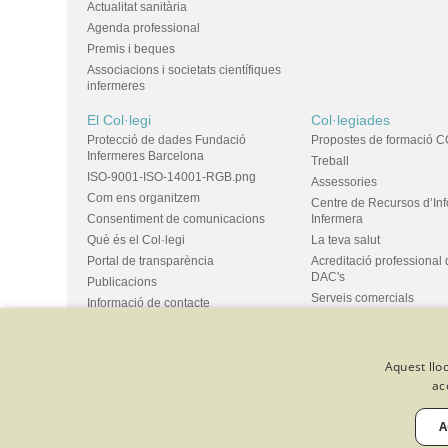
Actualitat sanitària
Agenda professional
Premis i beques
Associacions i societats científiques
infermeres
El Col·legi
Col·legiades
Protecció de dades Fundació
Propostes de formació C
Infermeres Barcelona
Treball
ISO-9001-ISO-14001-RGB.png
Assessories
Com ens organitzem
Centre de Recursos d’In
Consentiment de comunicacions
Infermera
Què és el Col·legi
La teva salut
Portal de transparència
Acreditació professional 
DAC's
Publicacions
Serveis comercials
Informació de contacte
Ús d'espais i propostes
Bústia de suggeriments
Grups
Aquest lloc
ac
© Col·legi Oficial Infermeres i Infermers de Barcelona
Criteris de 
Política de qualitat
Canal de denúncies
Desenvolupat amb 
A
---
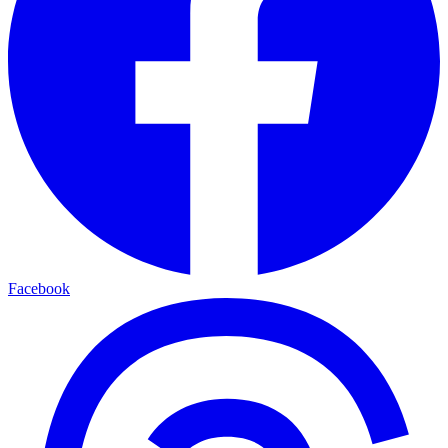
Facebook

Work task =
Find how many lines in the listing above contain the word "Barcelona", then state that number by itself.

Completed task =
2